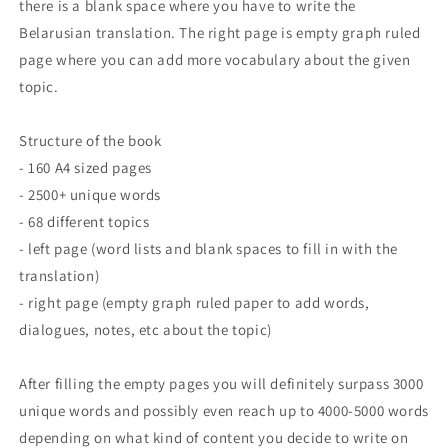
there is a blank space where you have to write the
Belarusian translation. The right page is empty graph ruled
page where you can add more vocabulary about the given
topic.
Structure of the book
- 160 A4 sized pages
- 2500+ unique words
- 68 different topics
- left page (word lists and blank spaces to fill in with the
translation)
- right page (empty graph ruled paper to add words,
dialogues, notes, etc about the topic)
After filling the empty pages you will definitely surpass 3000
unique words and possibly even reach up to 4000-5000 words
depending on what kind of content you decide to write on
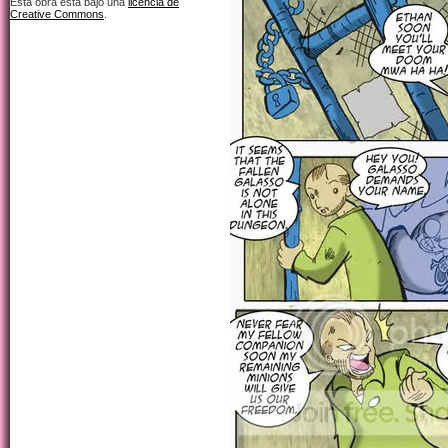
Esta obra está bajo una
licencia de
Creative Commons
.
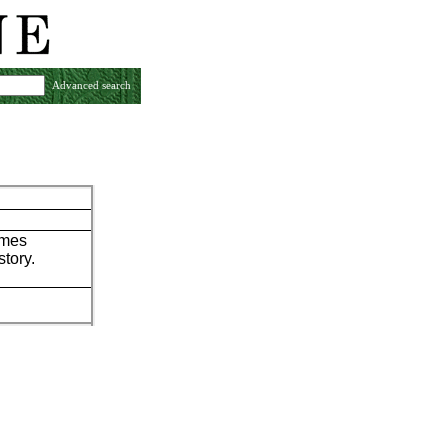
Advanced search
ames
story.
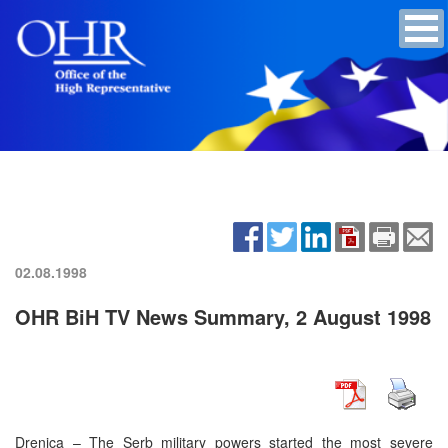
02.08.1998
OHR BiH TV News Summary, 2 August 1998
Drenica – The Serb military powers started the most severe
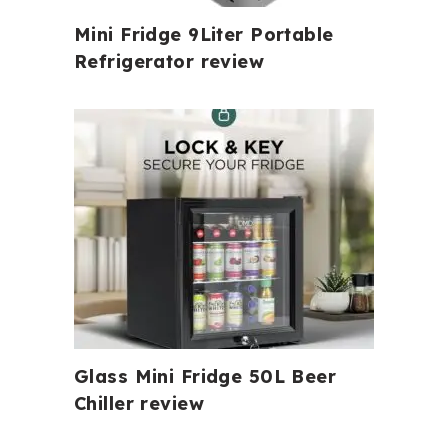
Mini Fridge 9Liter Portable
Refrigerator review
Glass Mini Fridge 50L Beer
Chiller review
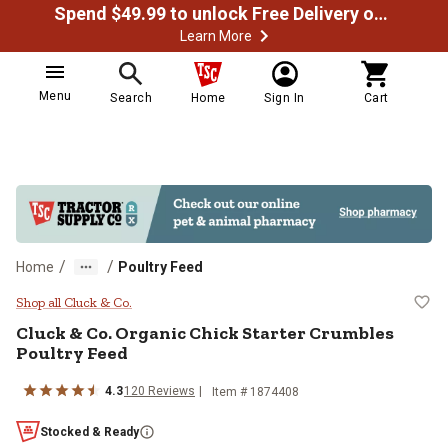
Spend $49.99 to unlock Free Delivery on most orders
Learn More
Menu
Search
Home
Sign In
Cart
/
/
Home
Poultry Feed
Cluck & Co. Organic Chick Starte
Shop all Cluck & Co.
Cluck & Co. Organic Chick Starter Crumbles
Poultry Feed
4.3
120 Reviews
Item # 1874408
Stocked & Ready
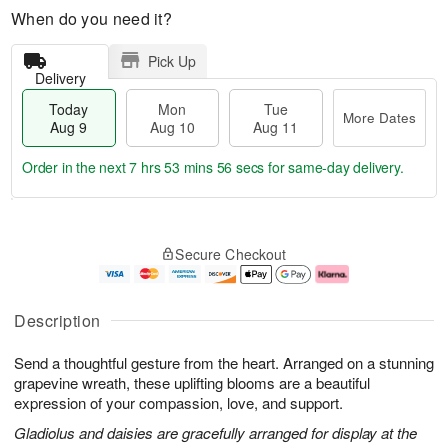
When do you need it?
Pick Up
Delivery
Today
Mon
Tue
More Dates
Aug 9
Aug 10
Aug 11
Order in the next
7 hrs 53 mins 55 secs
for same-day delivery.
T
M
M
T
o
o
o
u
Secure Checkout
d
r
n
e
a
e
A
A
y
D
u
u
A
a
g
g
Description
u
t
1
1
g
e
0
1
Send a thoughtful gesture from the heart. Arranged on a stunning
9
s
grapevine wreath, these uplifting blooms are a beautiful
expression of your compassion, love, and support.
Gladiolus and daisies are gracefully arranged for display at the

> ABOUT THIS TASK
Everything in the data except the pictures must be transcribed exactly.

> REPLY
there is a blank space where you have to write the
Belarusian translation. The right page is empty graph ruled
page where you can add more vocabulary about the given
topic.
Structure of the book
- 160 A4 sized pages
- 2500+ unique words
- 68 different topics
- left page (word lists and blank spaces to fill in with the
translation)
- right page (empty graph ruled paper to add words,
dialogues, notes, etc about the topic)
After filling the empty pages you will definitely surpass 3000
unique words and possibly even reach up to 4000-5000 words
depending on what kind of content you decide to write on
Esta obra está bajo una
licencia de
Creative Commons
.
Advanced search
ames
story.
02.08.1998
OHR BiH TV News Summary, 2 August 1998
Drenica – The Serb military powers started the most severe
Mini Fridge 9Liter Portable
Refrigerator review
Glass Mini Fridge 50L Beer
Chiller review
Spend $49.99 to unlock Free Delivery on most orders
Learn More
Menu
Search
Home
Sign In
Cart
/
/
Home
Poultry Feed
Cluck & Co. Organic Chick Starte
Shop all Cluck & Co.
Cluck & Co. Organic Chick Starter Crumbles
Poultry Feed
4.3
120 Reviews
Item # 1874408
Stocked & Ready
When do you need it?
Pick Up
Delivery
Today
Mon
Tue
More Dates
Aug 9
Aug 10
Aug 11
Order in the next
7 hrs 53 mins 55 secs
for same-day delivery.
T
M
M
T
o
o
o
u
Secure Checkout
d
r
n
e
a
e
A
A
y
D
u
u
A
a
g
g
Description
u
t
1
1
g
e
0
1
Send a thoughtful gesture from the heart. Arranged on a stunning
9
s
grapevine wreath, these uplifting blooms are a beautiful
expression of your compassion, love, and support.
Gladiolus and daisies are gracefully arranged for display at the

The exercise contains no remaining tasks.